Дедуля протянул руку и положил ее на спинку моего сиденья.
— Мне кажется, я никогда не говорил тебе, как я горжусь тем, каким молодым человеком ты становишься.
— О… — Я посмотрел на бургер в своих руках и пожал плечами. — Спасибо… я думаю.
Дедушка засмеялся и обхватил меня за шею, слегка встряхнув.
— Я серьезно, Солджер. Мы с бабушкой… мы так старались поступить правильно по отношению к тебе и твоей матери. И я знаю, что мы совершали ошибки — конечно, совершали. Боже, мы сделали их очень много. А иногда я даже не уверен, что мы вообще поступали правильно. То есть, пару раз было так, что я… знаешь что? Неважно.
Я уставился на липкое месиво из сыра, мяса и салата, еще более растерянный, чем раньше.
— Что?
— Ничего. Это не имеет значения. Я просто хочу сказать, что, учитывая все обстоятельства, жизнь могла бы быть хуже — намного хуже. И тот факт, что ты такой умный, добрый, хороший ребенок, говорит мне о том, что, даже если мы не всегда делали правильный выбор, мы никогда не ошибались с тобой. В этом что-то есть.

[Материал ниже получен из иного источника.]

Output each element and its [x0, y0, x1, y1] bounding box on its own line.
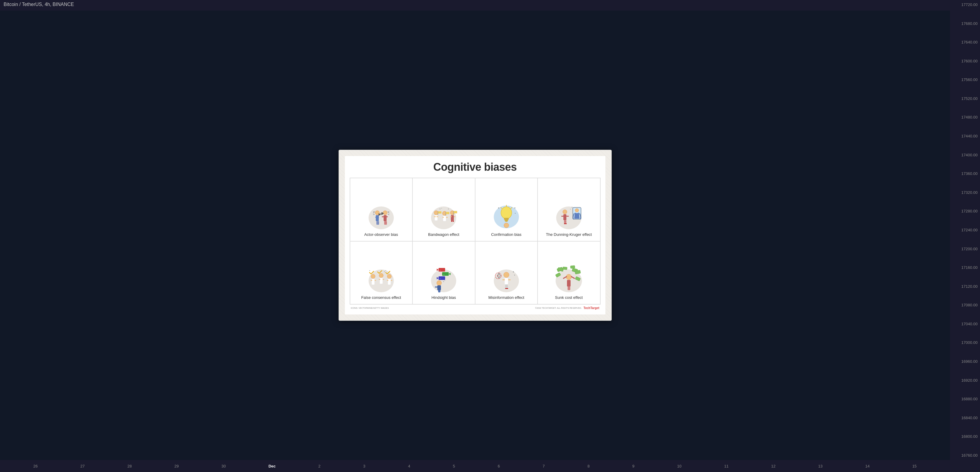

Я повернул голову и посмотрел на него, совершенно забыв о бургере в своих руках, даже когда кусочки салата вывалились на мои колени. Я знал, о чем он говорил: о мамином пьянстве; о вечеринках, на которые она ходила, о людях, с которыми общалась; о поездках, в которые ее отправляли бабушка и дедушка; о работе, которую она находила, но вскоре теряла; о таблетках, которые мама брала из бабушкиных бутылочек с лекарствами, и о других, которые она доставала неизвестно откуда. Они делали все, что могли, чтобы остановить это. Делали все, что могли, чтобы исправить это. Но более того, они делали все, что могли, чтобы защитить и держать меня с ними и вне системы — как я слышал от них, когда они думали, что я не слышу. Хотя не знал, что именно это означает. Но если это означало, что я буду жить с ними, а не с чужим человеком, то я был рад всему, что они сделали, чтобы этого не произошло.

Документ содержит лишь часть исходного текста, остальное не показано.